**YOUR INSTRUCTIONS**: Give the count of lines in the records below that contain "deepseek", and say nothing more.
── EXCERPTED RECORDS
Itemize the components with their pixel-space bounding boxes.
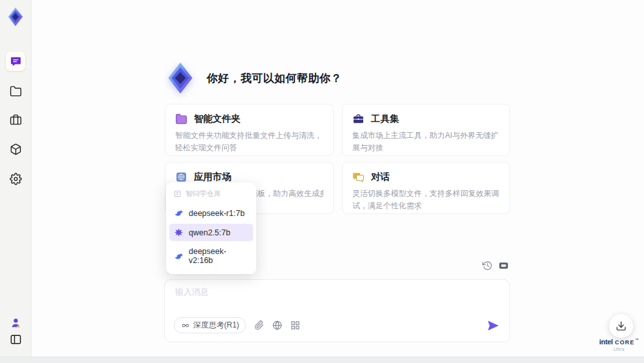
app-logo-icon — [6, 5, 25, 28]
chat-icon — [10, 55, 22, 68]
card-title: 工具集 — [371, 113, 399, 125]
app-window: 你好，我可以如何帮助你？ 智能文件夹 智能文件夹功能支持批量文件上传与清洗，轻松… — [0, 0, 644, 363]
greeting: 你好，我可以如何帮助你？ — [164, 61, 342, 95]
app-market-icon — [175, 171, 187, 183]
model-dropdown-header-label: 智问学仓库 — [185, 189, 221, 199]
deepseek-icon — [174, 251, 184, 261]
deep-think-icon — [181, 321, 190, 330]
video-icon[interactable] — [498, 260, 509, 271]
composer-quick-actions — [482, 260, 509, 271]
cube-icon — [10, 143, 22, 155]
model-option-label: qwen2.5:7b — [189, 228, 231, 237]
card-desc: 智能文件夹功能支持批量文件上传与清洗，轻松实现文件问答 — [175, 130, 323, 154]
deepseek-icon — [174, 208, 184, 218]
model-option-qwen[interactable]: qwen2.5:7b — [169, 224, 253, 241]
panel-toggle-icon — [10, 333, 22, 346]
page-title: 你好，我可以如何帮助你？ — [207, 71, 342, 86]
message-input[interactable] — [175, 286, 497, 313]
intel-tm: ™ — [635, 338, 639, 342]
intel-sub: Ultra — [596, 347, 641, 353]
qwen-icon — [174, 228, 184, 237]
card-smart-folder[interactable]: 智能文件夹 智能文件夹功能支持批量文件上传与清洗，轻松实现文件问答 — [165, 104, 334, 156]
card-title: 智能文件夹 — [194, 113, 241, 125]
card-title: 对话 — [371, 171, 390, 183]
sidebar-item-models[interactable] — [6, 139, 25, 159]
history-icon[interactable] — [482, 260, 493, 271]
model-option-deepseek-v2[interactable]: deepseek-v2:16b — [169, 243, 253, 269]
intel-core-badge: intel CORE™ Ultra — [596, 338, 641, 353]
send-button[interactable] — [487, 319, 500, 332]
sidebar-item-toolbox[interactable] — [6, 110, 25, 129]
attachment-icon[interactable] — [254, 320, 264, 330]
grid-icon[interactable] — [290, 320, 300, 330]
smart-folder-icon — [175, 113, 187, 125]
card-desc: 集成市场上主流工具，助力AI与外界无缝扩展与对接 — [352, 130, 500, 154]
download-button[interactable] — [609, 314, 633, 338]
sidebar-item-folders[interactable] — [6, 81, 25, 101]
card-toolset[interactable]: 工具集 集成市场上主流工具，助力AI与外界无缝扩展与对接 — [342, 104, 510, 156]
sidebar-item-chat[interactable] — [6, 52, 25, 71]
deep-think-label: 深度思考(R1) — [193, 320, 239, 331]
gear-icon — [10, 173, 22, 185]
dialog-icon — [352, 171, 365, 183]
card-dialog[interactable]: 对话 灵活切换多模型文件，支持多样回复效果调试，满足个性化需求 — [342, 162, 510, 214]
deep-think-toggle[interactable]: 深度思考(R1) — [174, 317, 246, 333]
composer-toolbar: 深度思考(R1) — [174, 317, 300, 333]
toolset-icon — [352, 113, 365, 125]
model-option-deepseek-r1[interactable]: deepseek-r1:7b — [169, 204, 253, 222]
repository-icon — [173, 190, 182, 198]
sidebar — [0, 0, 32, 357]
briefcase-icon — [10, 113, 22, 126]
download-icon — [616, 320, 627, 331]
user-icon — [10, 317, 22, 329]
folder-icon — [10, 85, 22, 97]
window-bottom-strip — [0, 357, 644, 363]
model-option-label: deepseek-r1:7b — [189, 209, 245, 218]
card-desc: 灵活切换多模型文件，支持多样回复效果调试，满足个性化需求 — [352, 188, 500, 212]
model-option-label: deepseek-v2:16b — [189, 247, 249, 265]
model-dropdown: 智问学仓库 deepseek-r1:7b qwen2.5:7b deepseek… — [166, 182, 256, 274]
sidebar-item-settings[interactable] — [6, 169, 25, 188]
composer: 深度思考(R1) — [164, 279, 510, 342]
intel-brand: intel — [600, 338, 613, 346]
intel-product: CORE — [615, 339, 635, 346]
model-dropdown-header: 智问学仓库 — [169, 186, 253, 202]
sidebar-item-panel-toggle[interactable] — [6, 329, 25, 349]
globe-icon[interactable] — [272, 320, 282, 330]
assistant-logo-icon — [164, 61, 196, 95]
card-title: 应用市场 — [194, 171, 231, 183]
────
**TASK SOLUTION**: 7